Ну, раз уж вошли в моду эти пасхальные яички, то мода
свирепствовала. Их дарят не обязательно на пасху, а просто так. Приносят с собой
как гостинец, идя к подружке, к другу, к родственнику. Вот они. Стеклянные,
хрустальные, каменные, деревянные. Гладкие и граненые. Цветные и расписные.
Начиная с 20-х гг. XIX века в течение чуть не ста лет не выходят они из списков
маленьких камерных подарков. Начиная с роскошных, уникальных, покрытых
фарфоровой лепниной и драгоценными камнями, преподнесенными членами царской
семьи друг другу, и кончая деревянными, «модными» в деревнях. Но почему именно
яйца? Не отголосок ли язычества, еще дремлющего в человеке прошлого века? Почему
так охотно откликнулись все страны Европы на введенную Веной традицию? Не от
мирового ли яйца отщепились венские яички во мху и русские хрустальные, которые
специально для интимных подарков царской семьи выпускал Императорский фарфоровый
завод? По мифам Австралии, Африки, Азии, по сказкам Древней Руси, именно оно,
«мировое яйцо» стоит в основе мироздания. Расколовшись, оно отдало скорлупу
небу, плеву воде, желток земле — так считали даже в просвещенной Византии. Не
что иное, как яйцо — символ жизни и обновления — прячет в себе смерть Кащея —
символ зла и хаоса. И может процветающий на Руси обряд «биться красными яйцами»
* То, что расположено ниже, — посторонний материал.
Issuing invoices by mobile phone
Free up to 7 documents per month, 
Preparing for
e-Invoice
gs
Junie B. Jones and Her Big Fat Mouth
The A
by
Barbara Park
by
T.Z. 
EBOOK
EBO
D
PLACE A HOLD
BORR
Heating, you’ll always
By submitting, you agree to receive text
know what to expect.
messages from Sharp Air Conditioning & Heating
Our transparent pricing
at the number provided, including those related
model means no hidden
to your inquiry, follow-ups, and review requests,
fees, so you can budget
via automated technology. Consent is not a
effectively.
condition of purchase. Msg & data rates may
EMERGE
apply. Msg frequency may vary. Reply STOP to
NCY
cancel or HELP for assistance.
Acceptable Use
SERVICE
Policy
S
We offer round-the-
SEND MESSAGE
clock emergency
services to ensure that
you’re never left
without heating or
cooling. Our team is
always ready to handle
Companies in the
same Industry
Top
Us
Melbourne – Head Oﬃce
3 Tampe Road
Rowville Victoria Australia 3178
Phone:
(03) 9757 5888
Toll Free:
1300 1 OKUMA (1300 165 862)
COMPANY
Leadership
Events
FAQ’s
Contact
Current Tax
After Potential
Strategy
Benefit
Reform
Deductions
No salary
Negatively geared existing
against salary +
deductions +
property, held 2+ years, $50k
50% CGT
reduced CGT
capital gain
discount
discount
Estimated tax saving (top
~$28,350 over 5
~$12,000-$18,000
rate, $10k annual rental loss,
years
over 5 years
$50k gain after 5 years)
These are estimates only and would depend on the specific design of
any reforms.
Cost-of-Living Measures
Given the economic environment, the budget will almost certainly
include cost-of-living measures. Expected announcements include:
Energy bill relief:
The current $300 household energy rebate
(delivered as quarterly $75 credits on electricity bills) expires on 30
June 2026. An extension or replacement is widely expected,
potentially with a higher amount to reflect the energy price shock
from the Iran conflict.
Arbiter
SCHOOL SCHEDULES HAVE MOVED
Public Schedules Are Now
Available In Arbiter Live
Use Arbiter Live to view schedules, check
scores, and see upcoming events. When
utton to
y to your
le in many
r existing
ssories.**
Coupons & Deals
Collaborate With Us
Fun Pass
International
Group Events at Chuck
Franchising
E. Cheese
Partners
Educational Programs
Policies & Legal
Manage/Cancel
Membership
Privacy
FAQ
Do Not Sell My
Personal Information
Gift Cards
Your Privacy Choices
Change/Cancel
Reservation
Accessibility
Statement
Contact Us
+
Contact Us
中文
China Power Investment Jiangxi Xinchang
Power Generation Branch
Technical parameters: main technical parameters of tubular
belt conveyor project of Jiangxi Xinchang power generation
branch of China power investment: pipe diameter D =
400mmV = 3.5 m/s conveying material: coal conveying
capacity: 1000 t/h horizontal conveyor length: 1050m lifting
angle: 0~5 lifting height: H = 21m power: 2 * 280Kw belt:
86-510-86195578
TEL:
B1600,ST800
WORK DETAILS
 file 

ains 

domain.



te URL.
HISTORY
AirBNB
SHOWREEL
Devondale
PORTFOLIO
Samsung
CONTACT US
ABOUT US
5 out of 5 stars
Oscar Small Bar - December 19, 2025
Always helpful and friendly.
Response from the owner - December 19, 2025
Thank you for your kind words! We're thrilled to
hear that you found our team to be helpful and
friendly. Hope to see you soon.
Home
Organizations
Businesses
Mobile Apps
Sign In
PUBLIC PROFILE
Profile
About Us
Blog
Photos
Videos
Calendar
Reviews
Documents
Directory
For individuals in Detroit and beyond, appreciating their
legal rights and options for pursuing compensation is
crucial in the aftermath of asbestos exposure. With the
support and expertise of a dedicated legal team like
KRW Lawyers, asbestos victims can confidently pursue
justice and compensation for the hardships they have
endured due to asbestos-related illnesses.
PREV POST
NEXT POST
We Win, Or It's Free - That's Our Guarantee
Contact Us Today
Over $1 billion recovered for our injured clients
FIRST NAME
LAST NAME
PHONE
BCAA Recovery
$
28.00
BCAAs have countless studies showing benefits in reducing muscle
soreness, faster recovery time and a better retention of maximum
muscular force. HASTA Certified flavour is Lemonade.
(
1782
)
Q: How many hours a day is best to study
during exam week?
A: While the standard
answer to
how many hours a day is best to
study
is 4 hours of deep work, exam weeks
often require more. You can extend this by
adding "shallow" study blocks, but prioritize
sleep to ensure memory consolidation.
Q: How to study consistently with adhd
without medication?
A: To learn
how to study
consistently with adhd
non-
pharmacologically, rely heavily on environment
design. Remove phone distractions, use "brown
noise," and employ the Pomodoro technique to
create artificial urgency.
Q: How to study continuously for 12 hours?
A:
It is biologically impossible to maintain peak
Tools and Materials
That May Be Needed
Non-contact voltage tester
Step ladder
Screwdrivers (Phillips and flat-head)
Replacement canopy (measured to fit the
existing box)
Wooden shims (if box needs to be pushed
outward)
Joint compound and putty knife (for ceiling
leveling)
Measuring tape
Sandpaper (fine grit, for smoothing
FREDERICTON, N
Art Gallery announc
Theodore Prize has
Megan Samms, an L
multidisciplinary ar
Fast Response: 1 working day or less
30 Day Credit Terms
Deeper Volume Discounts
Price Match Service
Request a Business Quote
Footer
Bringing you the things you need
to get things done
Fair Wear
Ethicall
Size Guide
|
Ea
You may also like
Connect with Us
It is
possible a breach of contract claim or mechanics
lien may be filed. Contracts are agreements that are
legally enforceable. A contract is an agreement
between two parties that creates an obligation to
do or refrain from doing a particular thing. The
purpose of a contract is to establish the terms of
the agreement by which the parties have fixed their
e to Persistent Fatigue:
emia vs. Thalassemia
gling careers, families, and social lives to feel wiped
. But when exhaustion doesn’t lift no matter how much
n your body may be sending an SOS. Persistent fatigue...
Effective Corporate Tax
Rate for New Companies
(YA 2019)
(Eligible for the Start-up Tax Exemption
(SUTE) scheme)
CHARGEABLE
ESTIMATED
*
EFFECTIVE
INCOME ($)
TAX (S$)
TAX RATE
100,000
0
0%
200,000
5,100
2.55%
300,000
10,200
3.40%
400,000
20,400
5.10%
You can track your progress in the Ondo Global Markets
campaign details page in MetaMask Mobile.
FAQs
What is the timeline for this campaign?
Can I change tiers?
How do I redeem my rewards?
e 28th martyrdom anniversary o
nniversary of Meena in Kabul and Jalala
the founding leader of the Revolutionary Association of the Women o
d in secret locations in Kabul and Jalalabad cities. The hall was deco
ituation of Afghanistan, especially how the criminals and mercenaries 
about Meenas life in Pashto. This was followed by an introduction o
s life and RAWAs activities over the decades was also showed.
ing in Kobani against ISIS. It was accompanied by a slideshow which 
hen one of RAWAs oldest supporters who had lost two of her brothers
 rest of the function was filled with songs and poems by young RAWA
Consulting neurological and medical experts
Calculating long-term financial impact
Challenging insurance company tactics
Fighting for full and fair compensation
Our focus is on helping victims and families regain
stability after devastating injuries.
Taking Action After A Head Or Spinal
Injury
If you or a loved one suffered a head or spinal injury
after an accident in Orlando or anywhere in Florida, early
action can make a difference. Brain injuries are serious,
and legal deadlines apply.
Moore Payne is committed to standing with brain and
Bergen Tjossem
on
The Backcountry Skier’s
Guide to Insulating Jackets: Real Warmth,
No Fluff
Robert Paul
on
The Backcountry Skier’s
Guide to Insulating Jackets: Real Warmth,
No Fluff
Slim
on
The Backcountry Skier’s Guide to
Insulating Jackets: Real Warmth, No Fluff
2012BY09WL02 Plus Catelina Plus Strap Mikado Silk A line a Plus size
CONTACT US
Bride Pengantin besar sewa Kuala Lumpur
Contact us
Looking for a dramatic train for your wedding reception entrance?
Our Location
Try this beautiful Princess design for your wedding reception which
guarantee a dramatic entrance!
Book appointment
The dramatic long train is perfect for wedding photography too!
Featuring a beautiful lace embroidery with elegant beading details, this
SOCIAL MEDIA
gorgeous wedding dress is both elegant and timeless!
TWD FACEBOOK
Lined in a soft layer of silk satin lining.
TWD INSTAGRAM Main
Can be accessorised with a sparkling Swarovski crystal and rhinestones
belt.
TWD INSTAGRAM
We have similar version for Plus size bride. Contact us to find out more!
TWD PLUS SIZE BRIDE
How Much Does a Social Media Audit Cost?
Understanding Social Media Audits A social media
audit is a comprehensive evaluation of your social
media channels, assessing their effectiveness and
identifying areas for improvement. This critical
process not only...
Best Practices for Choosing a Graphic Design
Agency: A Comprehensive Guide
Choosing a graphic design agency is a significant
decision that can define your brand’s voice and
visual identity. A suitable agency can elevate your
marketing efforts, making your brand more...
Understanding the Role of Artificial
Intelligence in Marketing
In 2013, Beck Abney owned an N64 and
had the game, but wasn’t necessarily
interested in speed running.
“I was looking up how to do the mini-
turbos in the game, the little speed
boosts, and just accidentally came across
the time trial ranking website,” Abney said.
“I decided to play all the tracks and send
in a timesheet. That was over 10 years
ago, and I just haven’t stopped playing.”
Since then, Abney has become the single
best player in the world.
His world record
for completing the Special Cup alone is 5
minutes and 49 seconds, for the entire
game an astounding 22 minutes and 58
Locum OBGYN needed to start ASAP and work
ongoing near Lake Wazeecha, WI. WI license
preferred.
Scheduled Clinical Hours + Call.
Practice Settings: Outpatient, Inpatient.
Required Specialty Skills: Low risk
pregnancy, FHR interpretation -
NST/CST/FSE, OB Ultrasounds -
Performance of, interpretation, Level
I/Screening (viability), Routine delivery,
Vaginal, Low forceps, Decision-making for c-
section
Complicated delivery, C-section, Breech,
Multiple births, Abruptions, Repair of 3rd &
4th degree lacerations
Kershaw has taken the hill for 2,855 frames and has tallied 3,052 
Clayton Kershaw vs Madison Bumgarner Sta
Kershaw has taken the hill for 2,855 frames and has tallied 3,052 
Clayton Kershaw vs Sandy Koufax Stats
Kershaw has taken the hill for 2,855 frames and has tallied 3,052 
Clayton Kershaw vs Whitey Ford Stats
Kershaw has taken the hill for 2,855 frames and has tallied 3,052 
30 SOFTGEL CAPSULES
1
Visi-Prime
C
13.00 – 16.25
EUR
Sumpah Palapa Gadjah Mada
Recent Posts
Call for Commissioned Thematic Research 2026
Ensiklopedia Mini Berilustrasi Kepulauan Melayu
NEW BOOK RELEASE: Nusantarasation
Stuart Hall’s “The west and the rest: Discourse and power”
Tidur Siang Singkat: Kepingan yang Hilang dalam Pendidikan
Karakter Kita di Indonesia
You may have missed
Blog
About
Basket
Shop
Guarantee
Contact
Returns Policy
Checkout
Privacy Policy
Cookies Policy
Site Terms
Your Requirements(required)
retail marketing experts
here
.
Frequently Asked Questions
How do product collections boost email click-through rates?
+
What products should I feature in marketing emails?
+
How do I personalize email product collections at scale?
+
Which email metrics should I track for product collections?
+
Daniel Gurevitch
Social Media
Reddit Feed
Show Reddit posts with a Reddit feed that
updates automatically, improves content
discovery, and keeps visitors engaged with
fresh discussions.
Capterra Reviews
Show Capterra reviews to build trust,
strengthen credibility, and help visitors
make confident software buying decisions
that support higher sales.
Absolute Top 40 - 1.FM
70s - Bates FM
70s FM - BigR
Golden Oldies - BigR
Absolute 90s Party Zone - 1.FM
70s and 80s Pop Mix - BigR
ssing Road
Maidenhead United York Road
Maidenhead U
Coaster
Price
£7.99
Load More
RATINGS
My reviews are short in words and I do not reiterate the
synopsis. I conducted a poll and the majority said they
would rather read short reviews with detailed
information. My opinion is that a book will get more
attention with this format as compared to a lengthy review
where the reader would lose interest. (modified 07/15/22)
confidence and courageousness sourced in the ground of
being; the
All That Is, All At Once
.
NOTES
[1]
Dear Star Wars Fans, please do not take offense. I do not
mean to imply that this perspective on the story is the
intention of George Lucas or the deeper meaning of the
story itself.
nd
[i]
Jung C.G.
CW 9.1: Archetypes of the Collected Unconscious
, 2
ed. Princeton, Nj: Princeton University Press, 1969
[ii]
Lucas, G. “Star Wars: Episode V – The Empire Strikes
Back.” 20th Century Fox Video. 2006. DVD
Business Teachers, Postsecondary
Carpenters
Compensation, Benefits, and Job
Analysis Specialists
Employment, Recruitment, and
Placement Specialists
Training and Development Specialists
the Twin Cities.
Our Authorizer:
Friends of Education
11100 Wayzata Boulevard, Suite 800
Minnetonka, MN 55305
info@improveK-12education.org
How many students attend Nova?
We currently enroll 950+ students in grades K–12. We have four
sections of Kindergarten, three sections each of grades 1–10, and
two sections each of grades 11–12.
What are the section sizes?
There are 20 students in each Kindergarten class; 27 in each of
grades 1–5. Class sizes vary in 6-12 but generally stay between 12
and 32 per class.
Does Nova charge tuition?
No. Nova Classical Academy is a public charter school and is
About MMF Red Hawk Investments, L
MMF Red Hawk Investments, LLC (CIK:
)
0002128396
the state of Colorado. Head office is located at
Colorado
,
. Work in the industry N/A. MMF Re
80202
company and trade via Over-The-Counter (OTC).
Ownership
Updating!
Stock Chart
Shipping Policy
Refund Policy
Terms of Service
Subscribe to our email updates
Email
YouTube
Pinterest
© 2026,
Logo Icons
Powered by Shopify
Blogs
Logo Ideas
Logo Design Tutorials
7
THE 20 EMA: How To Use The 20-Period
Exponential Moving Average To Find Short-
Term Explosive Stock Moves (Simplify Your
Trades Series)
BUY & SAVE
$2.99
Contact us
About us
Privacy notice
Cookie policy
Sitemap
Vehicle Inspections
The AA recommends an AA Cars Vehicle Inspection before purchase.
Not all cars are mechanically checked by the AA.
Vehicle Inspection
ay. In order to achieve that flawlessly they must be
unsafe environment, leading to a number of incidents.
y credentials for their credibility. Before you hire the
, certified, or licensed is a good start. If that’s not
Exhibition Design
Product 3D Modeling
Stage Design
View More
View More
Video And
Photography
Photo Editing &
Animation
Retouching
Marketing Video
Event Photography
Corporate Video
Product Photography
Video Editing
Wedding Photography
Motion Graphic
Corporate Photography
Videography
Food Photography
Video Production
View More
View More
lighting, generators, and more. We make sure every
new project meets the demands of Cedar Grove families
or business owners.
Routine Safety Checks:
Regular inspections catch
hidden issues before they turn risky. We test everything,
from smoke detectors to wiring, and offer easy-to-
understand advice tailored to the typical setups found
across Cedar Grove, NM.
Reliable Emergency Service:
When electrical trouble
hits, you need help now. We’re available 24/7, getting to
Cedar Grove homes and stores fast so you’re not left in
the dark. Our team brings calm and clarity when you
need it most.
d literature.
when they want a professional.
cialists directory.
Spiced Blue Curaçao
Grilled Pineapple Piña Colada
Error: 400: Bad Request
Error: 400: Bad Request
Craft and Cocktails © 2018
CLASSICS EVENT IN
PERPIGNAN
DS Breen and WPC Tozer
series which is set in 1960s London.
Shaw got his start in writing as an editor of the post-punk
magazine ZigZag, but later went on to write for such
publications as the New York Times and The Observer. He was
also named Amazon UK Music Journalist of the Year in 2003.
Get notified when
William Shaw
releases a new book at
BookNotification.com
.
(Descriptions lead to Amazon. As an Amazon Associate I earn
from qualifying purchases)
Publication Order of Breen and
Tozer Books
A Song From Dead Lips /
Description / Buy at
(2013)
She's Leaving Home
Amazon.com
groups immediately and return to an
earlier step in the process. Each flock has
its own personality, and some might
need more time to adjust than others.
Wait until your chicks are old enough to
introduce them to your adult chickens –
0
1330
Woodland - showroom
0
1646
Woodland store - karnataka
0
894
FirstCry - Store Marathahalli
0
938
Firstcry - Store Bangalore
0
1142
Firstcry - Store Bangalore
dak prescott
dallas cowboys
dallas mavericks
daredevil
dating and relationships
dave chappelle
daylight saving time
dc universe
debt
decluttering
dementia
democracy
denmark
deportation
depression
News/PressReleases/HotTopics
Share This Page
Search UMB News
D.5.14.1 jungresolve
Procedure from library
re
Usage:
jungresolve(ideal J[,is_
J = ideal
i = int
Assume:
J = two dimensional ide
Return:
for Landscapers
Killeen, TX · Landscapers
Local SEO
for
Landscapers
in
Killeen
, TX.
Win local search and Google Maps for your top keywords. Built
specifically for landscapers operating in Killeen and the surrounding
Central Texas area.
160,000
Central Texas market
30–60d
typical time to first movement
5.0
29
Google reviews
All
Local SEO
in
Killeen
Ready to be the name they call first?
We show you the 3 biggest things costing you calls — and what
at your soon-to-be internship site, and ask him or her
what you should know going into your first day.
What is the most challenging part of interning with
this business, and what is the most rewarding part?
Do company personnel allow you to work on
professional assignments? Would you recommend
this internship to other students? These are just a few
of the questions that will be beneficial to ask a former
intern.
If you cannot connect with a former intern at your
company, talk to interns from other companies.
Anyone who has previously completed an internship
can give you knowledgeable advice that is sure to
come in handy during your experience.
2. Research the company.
вовсе не от Пасхи, а от язычества? От того, что, разбив «мировое яйцо», нужно
выпустить из него на волю новую весеннюю жизнь и обновление? И ведь недаром этот
языческий обряд приурочен именно к Пасхе, к весеннему празднику. Ведь именно на
март месяц приходился и еще сейчас приходится Новый Год у многих так называемых
«отсталых народов», сохранивших тесную и органичную связь с природой. Очень
забавно, но когда глядишь на выпущенные Императорским фарфоровым и стекольным
заводом пасхальные яички, невольно думаешь о пикантности ситуации. Оказывается,
что этот завод, собственность наиблагонамереннейшего и наиправославнейшего
российского монарха, в течение чуть не полутора веков служил очагом пропаганды
язычества! Яички, что можно увидеть в нашей коллекции, а особенно те, что
преподносили со всей торжественностью царственные особы друг другу и своим
царедворцам — тому порука!
Целой главой в истории камерных подарков является бисерное
шитье. О бисерном шитье — особый разговор. Сейчас хотелось бы упомянуть только
несколько традиционных подарков такого рода. Они — тоже великолепное отражение
духа времени. В начале XIX века, когда так бурно расцветает, если не чувство, то
по крайней мере чувствительность, — большая мода на подарки «от сердца». Из
локонов вяжут кольца, из волос плетут цепочки для нательных крестов. Вышивают
своею рукой нужные и не нужные безделицы шерстью, шелком и бисером. Вот уж на
что теперь не принято тратить деньги, — так это на подарки. Ценность
восполняется чувством. Мужьям, братьям и поклонникам дамы вышивают или даже
плетут из бисера кисеты для табака, вышивают комнатные ермолки и комнатные
туфли. Подруга подруге дарит обшитый бисером подсвечник — свидетель ночных
бдений у дневника. Подстаканник в бисерном чехле дарят брату и жениху. Им же,
мужчинам, дарят вышитые бисером настенные панно с пейзажем, орнаментом или
традиционными розами. Повешенное в кабинете, оно должно постоянно напоминать о
«владычице сердца». Чувство, чувство владеет всем. Вышивают бисером и мужчины.
Не удивляйтесь. Беспощадный Гоголь вовсе не зря заставил некоего губернатора
вышивать по тюлю. Дамам дарят кошельки. Дамы дарят эти кошельки друг другу.
Великое их множество сохранилось в коллекциях наших музеев, и каждый из них —
уникальное произведение искусства. Каминные экраны вышивали для престарелых
бабушек и тетушек. Бумажник или обложка записной книжки — традиционный подарок
для жениха и мужа. Первая четверть XIX века так и проходит под символом бисера,
который нижут в гостиных, монастырских кельях и в девичьих, где над рукоделием
слепнут мастерицы-золотошвейки, как их тогда называли.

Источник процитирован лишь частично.